The Post Mortem Cult of Celebrities

Read our research questions first, then for a TL;DR, take a look at our poster

Research questions

When a author/artist died, What trend of popularity occurs on their related product on amazon? (For an author; it's book, for an actor; related movies,... etc)
What's this impact in function of the type of artwork the author/artist did? (musics/books/films/...)

Abstract

It is often said, ironically, that Van Gogh never sold a painting in his lifetime while he is one of the most famous painters in history. Is this an isolated case? Is it possible that society has a greater interest in the works of deceased personalities rather than those of their contemporaries? And if so, is this interest more marked when the news is still fresh? The following project aims to analyze the effect of artists / authors’ death on sales of their own work. It starts with the hypothesis that a real societal phenomenon exists, which we will call "post-mortem worship", according to which people feel more interested in the works of artists / authors after their recent decease. The second assumption, is that this phenomenon can be reduced to the artistic and literary community, which are those concerned with mass celebrity. The last assumption is that the current means of communication allow the whole society concerned, in this case American, to know the news few time after the event. Especially if it is about well-known people.
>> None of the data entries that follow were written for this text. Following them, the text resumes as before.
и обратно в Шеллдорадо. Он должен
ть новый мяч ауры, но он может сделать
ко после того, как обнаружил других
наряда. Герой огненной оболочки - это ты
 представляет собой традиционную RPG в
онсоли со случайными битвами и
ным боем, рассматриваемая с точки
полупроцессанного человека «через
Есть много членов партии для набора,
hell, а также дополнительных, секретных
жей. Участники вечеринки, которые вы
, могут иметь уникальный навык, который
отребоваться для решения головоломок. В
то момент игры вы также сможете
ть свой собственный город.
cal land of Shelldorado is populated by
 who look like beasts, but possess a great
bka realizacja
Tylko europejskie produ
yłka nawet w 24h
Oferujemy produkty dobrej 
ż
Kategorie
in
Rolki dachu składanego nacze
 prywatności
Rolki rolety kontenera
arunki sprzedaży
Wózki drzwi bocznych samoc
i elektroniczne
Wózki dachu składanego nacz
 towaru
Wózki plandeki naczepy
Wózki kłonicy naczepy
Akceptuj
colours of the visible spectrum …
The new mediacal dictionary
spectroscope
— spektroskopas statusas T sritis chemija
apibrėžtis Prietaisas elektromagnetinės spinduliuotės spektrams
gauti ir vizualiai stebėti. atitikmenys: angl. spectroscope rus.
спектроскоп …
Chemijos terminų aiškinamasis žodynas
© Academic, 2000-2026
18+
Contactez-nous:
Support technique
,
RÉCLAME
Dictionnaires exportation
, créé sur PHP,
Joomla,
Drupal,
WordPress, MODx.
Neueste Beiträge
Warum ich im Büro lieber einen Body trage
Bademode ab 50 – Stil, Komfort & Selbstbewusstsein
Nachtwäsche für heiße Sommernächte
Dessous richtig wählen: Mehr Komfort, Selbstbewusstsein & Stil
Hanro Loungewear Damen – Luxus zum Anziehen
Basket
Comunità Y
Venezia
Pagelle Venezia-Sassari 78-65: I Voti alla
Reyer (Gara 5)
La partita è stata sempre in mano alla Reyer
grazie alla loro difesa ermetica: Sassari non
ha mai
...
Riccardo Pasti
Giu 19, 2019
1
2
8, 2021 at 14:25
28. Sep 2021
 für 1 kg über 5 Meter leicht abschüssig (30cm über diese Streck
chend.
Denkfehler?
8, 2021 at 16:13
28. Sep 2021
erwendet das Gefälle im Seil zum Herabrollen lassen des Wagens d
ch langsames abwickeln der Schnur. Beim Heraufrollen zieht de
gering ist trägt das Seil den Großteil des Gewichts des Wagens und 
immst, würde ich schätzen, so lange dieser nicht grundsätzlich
By working on data from Amazon, the giant of online commerce, and Wikipedia, the most famous encyclopedia of the web, it is possible to test the post-mortem worship effect. Indeed, the first part of this project consisted of the extraction of the data of interest from Amazon and Wikipedia. This required to filter Amazon data to contain only the required cathegories, clean it and store it in a convenient format for future implementations. Otherwise, the list of authors deceased in the time interval corresponding to Amazon's data, was scrapped from Wikipedia and stored in a compact and easy-to-use format. The second part of the research will be based on the extraction of quantifiable features (interest in the form of number of reviews, appraisal index of reviews, temporal dimensionnality...) in order to allow a mathematical analysis of the data. The last conclusions will be drawn based on mathematical results and hypothesis testing.

Dataset

We want to use the Amazon datasets provided in the course, both the review and the metadata dataset. (So at most 20 + 3.1 gb in Json). But we will use only specific categories related the creation by an author/artist. (musics/books/films/...) Since we're very interested in the amount of reviews as a metric of interest, we will restrict our data to the 5-core dataset, as to have at least a few reviews per product. The interest rate in function of time will be computed with the help of the review content and their dates. (text analysis) To correlate this interest rate, we will need artists'/authors' death and their corresponding work. For this we will use Wikipedia and scrap the useful data needed for our project.

To match the works of an artist/author to his corresponding product on amazon, we will extends the metadata dataset with the Amazon product API. This way is far easier than any scraping we could do.

About our notebook

This notebook is split in part, which usually load a file at the beggining and save their results to a file at the end. This is because many parts take a very long time to run, and were done separately from one another. For this reason, we don't recommend you try to run the whole notebook, but you can run individual parts if you like. The notebook will need a set of data files to run. You can get it on our google drive. download the DATA/ folder, and put it in the same directory as the notebook. If there's any trouble with the link, you can contact me at quentin.bouvet@epfl.ch.

Furthermore, in milestone 2, you won't be able to run our code because of missing credentials. We apologize for that, but we didn't want to put private credentials on a public github repository.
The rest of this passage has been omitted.